Video still from After Hiroshima Mon Amour, 2008. 22 mins., video and b+w film. Courtesy the artist.

Video still from After Hiroshima Mon Amour, 2008. 22 mins., video and b+w film. Courtesy of the artist.

CHRYSANNE:

Did the reading group last a long time?

SILVIA:

I think it lasted about a year. But then for about a decade I read French and British film theory, post-structuralist philosophy, the French psychoanalytic feminists, post-colonial theory, progressive approaches to anthropology. I also received an education at the conferences that took place almost weekly in New York in the early 1980s, which brought together people from all those fields, but driven largely by an art context. In fact, I would say that I reached my surfeit of conferences in that period!

SUSAN:

When I was at Cal Arts, I watched nearly every film by Jean-Marie Straub and Danièle Huillet. We did this in the context of Michael Asher’s class and so we didn’t talk about the films strictly in the terms of film theory, but one of the upshots of watching those films for me was a serious consideration of the notion of resistance as a model, something I still think about.  I wonder if that was also part of your thinking?

SILVIA:

Resistance in what way?

SUSAN:

Resistance as a model for a critical practice. Not in relationship to consumerism, but informing the the kind of work one produces; how much criticality (based on a theoretical model) one is going to adopt in making work, because for me the relationship of critical theory to making work seems somewhat problematic.

SILVIA:

Why?

SUSAN:

All the theory that I learned informs my thinking but I don’t feel that there is a direct line between that understanding and the work I make. They don’t do the same thing, and I don’t really expect them to do the same thing. Now, as a more mature adult, looking back retrospectively, I would imagine that the people who were my teachers and mentors would frown upon the work I make.

SILVIA:

Oh I don’t know about that, because I think a lot of the people who wrote theory in the 1980s and 1990s were very critical of artists who they considered to be “applying” theory. So I certainly never felt that as a demand coming from the theorists.

SUSAN:

You could almost not do right, is I guess what I am saying.

If it should turn out to be true, 2014. Two video loops on adjacent screens: 00:04:17; 00:02:48. Commissioned for the exhibition “A letter always arrives at its destinations,” curated by Sebastién Pluot for La Panacée, Montpellier, France, 2014.Views of installation.

If it should turn out to be true, 2014. Two video loops on adjacent screens: 00:04:17;
00:02:48. Commissioned for the exhibition “A letter always arrives at its destinations,”
curated by Sebastién Pluot for La Panacée, Montpellier, France, 2014.Views of
installation.

SILVIA:

I’ve been very, very fortunate with the critical writing on my work, but at the same time, theory is not a manual for how to make art. Historians and critics have their own disciplinary challenges in writing about artworks, but it seems to me that for spectators who see a work in person, the work shouldn’t be at its best as an illustration for a theoretical text. That said, I think it took me a while to calibrate spectatorial address.

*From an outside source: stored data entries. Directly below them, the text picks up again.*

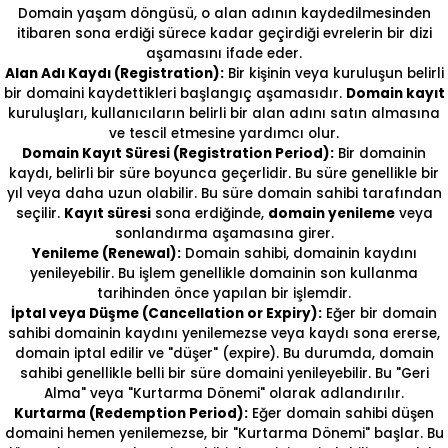
Domain yaşam döngüsü, o alan adının kaydedilmesinden
itibaren sona erdiği sürece kadar geçirdiği evrelerin bir dizi
aşamasını ifade eder.
Alan Adı Kaydı (Registration):
Bir kişinin veya kuruluşun belirli
bir domaini kaydettikleri başlangıç aşamasıdır.
Domain kayıt
kuruluşları, kullanıcıların belirli bir alan adını satın almasına
ve tescil etmesine yardımcı olur.
Domain Kayıt Süresi (Registration Period):
Bir domainin
kaydı, belirli bir süre boyunca geçerlidir. Bu süre genellikle bir
yıl veya daha uzun olabilir. Bu süre domain sahibi tarafından
seçilir.
Kayıt süresi
sona erdiğinde,
domain yenileme
veya
sonlandırma aşamasına girer.
Yenileme (Renewal):
Domain sahibi, domainin kaydını
yenileyebilir. Bu işlem genellikle domainin son kullanma
tarihinden önce yapılan bir işlemdir.
İptal veya Düşme (Cancellation or Expiry):
Eğer bir domain
sahibi domainin kaydını yenilemezse veya kaydı sona ererse,
domain iptal edilir ve "düşer" (expire). Bu durumda, domain
sahibi genellikle belli bir süre domaini yenileyebilir. Bu "Geri
Alma" veya "Kurtarma Dönemi" olarak adlandırılır.
Kurtarma (Redemption Period):
Eğer domain sahibi düşen
domaini hemen yenilemezse, bir "Kurtarma Dönemi" başlar. Bu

The Straub-Huillet films were important for me at the time for their intense focus on methodology — framing, pacing, and the point of view of the camera. So if the entry of the unconscious into my early thinking about politics and art was crucial, it also became clear to me that aesthetic methodologies couldn’t be disentangled from an address to the psyche. Because I never saw art as just a vehicle for getting a message out. I don’t know if it was his own distinction, but Victor Burgin’s dictum of the late 1970s made an impression on me — that one should pay attention not just to the representation of politics, but to the politics of representation. Theory helped me to understand the structural dimensions of art works — how form creates meaning, how to understand the subtleties of spectatorial address. That persists for me today. There’s still a lot of art around that doesn’t consider the address to the spectator — even when it’s work that is universally thought of as progressive, or as a political challenge to an iniquitous status quo or historical legacy.

I came of age as an artist in a post-Duchampian period, after historical Conceptualism, but also in a post-structuralist moment when the status of authorship and authenticity in the artwork was being questioned. And to some extent that led me and others in the 1980s and 90s to a concept of creativity in which an external formula or directive is set in motion to produce an artwork, in effect, without a subjective decision-making process along the way. You could see it as a move away from conventions of composition, for example, or from a fetishized expressivity connected to the hand. That move away from the fetish of the personal in art was very important for me. It was exhilarating.

an inadequate history of conceptual art. Installation view of video room at American Fine Arts, 1999, and wall text. Photo by Takahiro Imamura.

an inadequate history of conceptual art. Installation view of video room at American Fine Arts,
1999, and wall text. Photo by Takahiro Imamura.

SUSAN:

Would you say it still is?

SILVIA:

Well, I understand the ideological ramifications of that move away from hide-bound conventions, the turning topsy-turvy of the notion of the autonomous creative subject as it was understood for centuries, away from the delusion of “free choice.” I understand why I turned against those conventions, having started out as an abstract painter when I was young. But then my thinking changed when I started formulating an inadequate history of conceptual art in 1997. I started to realize that there should be some uncontrollable aspects of the work. That even though I could write out in a few sentences what I thought the work was going to be, once I set it in motion, I wasn’t just going to see that realized in a formulaic way, I wouldn’t allow the external directive to fully determine the outcome of the work.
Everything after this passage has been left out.